**ASSIGNMENT**
Beginning at the line containing "Les meilleurs secteurs d’activité", repeat each line below exactly up to and including the line containing "الدكتور عمرو السقا". Do not repeat the pictures.
::::
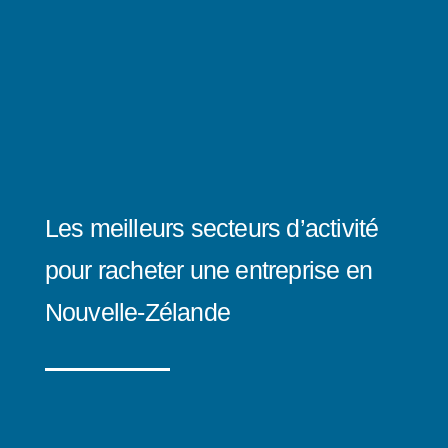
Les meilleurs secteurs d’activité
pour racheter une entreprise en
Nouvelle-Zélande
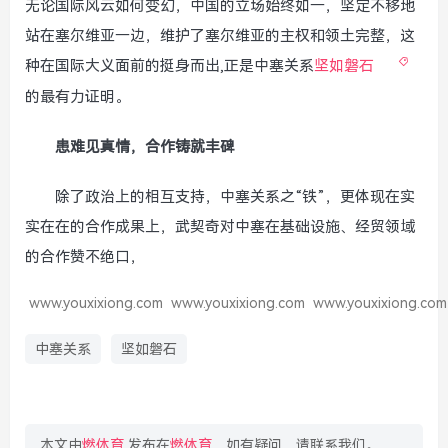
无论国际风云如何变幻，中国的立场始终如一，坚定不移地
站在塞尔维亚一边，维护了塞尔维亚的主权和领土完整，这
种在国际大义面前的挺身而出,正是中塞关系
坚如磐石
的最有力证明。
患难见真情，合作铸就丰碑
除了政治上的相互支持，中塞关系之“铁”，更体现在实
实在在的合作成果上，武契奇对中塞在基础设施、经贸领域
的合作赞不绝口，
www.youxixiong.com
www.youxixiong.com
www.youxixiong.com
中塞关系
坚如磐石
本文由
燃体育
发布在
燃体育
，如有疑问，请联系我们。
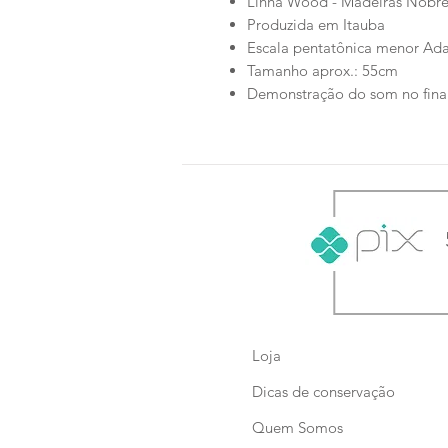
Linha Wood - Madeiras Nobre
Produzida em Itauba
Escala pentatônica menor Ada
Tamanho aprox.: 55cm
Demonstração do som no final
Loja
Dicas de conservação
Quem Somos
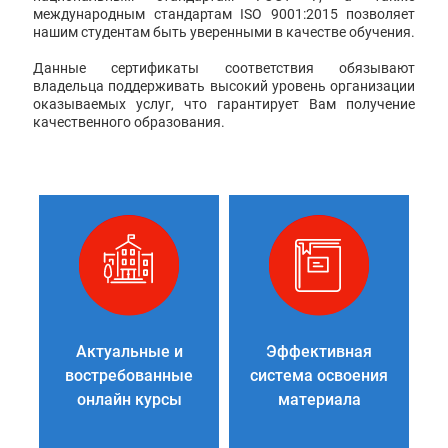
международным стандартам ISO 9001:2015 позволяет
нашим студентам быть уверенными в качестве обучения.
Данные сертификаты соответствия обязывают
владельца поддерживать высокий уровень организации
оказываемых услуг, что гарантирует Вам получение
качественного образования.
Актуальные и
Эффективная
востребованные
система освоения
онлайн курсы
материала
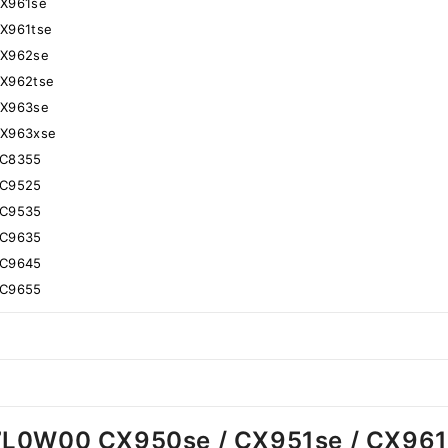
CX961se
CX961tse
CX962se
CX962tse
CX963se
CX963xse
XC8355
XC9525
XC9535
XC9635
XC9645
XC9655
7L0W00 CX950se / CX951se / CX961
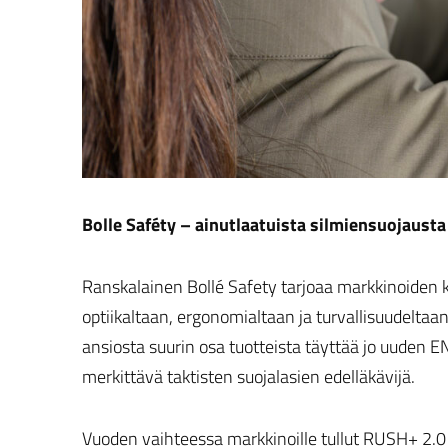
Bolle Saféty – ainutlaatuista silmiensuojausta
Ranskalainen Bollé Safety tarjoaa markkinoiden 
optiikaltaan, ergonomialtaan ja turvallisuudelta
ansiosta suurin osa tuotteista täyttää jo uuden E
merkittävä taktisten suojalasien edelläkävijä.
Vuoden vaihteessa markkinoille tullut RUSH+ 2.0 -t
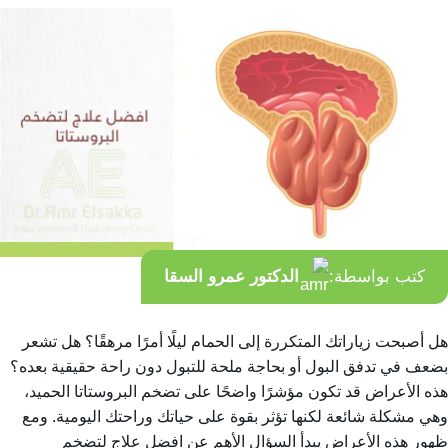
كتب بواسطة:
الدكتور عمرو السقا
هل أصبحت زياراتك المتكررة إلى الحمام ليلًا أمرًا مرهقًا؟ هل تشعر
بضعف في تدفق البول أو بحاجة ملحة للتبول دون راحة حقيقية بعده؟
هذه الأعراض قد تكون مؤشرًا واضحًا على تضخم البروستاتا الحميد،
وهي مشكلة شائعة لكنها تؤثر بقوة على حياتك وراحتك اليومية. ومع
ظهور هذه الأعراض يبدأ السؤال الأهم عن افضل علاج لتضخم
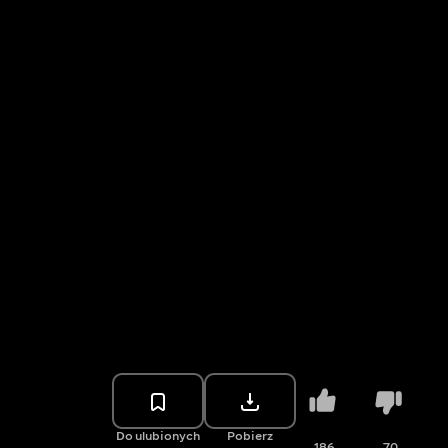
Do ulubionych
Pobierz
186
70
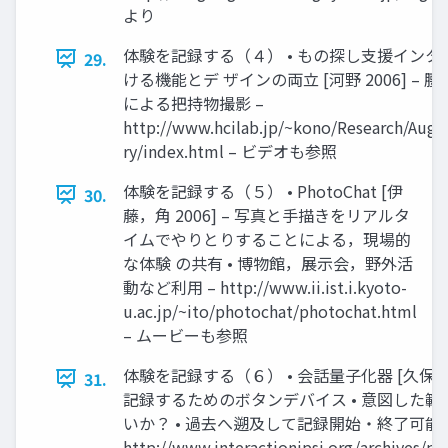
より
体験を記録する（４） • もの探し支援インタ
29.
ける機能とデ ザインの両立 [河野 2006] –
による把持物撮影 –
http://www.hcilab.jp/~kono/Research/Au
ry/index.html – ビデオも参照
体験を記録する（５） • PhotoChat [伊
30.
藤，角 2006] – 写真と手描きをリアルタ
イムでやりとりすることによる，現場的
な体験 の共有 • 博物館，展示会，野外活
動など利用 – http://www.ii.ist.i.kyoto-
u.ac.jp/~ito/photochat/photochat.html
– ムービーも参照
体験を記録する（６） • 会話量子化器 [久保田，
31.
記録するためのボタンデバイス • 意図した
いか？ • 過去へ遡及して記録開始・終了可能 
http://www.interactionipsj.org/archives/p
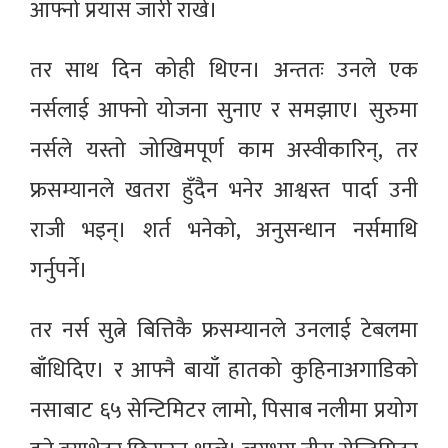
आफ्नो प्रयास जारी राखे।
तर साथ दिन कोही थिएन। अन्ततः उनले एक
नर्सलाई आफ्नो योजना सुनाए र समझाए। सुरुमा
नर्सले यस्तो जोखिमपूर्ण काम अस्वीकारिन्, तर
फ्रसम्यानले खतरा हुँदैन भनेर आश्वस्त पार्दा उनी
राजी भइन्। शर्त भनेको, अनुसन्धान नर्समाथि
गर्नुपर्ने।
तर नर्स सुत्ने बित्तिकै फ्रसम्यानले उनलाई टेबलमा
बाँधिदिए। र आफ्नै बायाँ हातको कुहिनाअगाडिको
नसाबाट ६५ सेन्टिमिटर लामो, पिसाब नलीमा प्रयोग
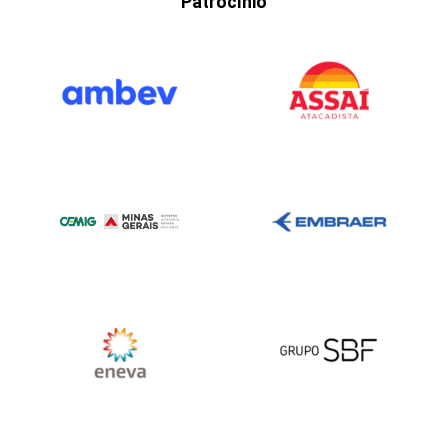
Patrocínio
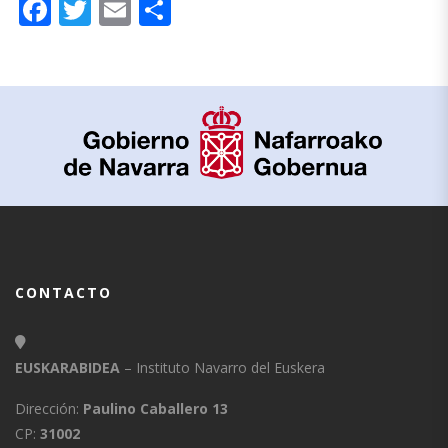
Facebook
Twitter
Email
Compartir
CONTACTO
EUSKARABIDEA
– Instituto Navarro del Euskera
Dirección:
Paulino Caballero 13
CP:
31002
::::
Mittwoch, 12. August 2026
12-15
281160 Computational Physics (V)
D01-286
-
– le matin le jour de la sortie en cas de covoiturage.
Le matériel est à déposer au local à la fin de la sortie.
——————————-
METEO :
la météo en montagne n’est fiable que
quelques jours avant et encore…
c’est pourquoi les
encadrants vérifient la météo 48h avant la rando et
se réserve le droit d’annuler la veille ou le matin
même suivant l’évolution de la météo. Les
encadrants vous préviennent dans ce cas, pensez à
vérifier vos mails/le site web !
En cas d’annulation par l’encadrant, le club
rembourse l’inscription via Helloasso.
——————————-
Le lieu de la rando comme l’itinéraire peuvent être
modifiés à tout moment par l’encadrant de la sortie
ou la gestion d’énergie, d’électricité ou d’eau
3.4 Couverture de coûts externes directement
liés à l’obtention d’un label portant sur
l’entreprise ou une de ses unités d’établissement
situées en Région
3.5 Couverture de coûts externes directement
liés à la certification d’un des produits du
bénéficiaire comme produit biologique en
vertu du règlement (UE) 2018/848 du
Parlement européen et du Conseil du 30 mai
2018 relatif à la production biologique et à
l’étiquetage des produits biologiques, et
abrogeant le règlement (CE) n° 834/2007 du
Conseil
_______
::::
**FINISHED TASK**
Les meilleurs secteurs d’activité
pour racheter une entreprise en
Nouvelle-Zélande
无论国际风云如何变幻，中国的立场始终如一，坚定不移地
站在塞尔维亚一边，维护了塞尔维亚的主权和领土完整，这
种在国际大义面前的挺身而出,正是中塞关系
坚如磐石
的最有力证明。
患难见真情，合作铸就丰碑
除了政治上的相互支持，中塞关系之“铁”，更体现在实
实在在的合作成果上，武契奇对中塞在基础设施、经贸领域
的合作赞不绝口，
www.youxixiong.com
www.youxixiong.com
www.youxixiong.com
中塞关系
坚如磐石
本文由
燃体育
发布在
燃体育
，如有疑问，请联系我们。
Linha Wood - Madeiras Nobre
Produzida em Itauba
Escala pentatônica menor Ada
Tamanho aprox.: 55cm
Demonstração do som no final
Loja
Dicas de conservação
Quem Somos
международным стандартам ISO 9001:2015 позволяет
нашим студентам быть уверенными в качестве обучения.
Данные сертификаты соответствия обязывают
владельца поддерживать высокий уровень организации
оказываемых услуг, что гарантирует Вам получение
качественного образования.
Актуальные и
Эффективная
востребованные
система освоения
онлайн курсы
материала
CX961se
CX961tse
CX962se
CX962tse
CX963se
CX963xse
XC8355
XC9525
XC9535
XC9635
XC9645
XC9655
7L0W00 CX950se / CX951se / CX961
Bolle Saféty – ainutlaatuista silmiensuojausta
Ranskalainen Bollé Safety tarjoaa markkinoiden 
optiikaltaan, ergonomialtaan ja turvallisuudelta
ansiosta suurin osa tuotteista täyttää jo uuden E
merkittävä taktisten suojalasien edelläkävijä.
Vuoden vaihteessa markkinoille tullut RUSH+ 2.0 -t
كتب بواسطة:
الدكتور عمرو السقا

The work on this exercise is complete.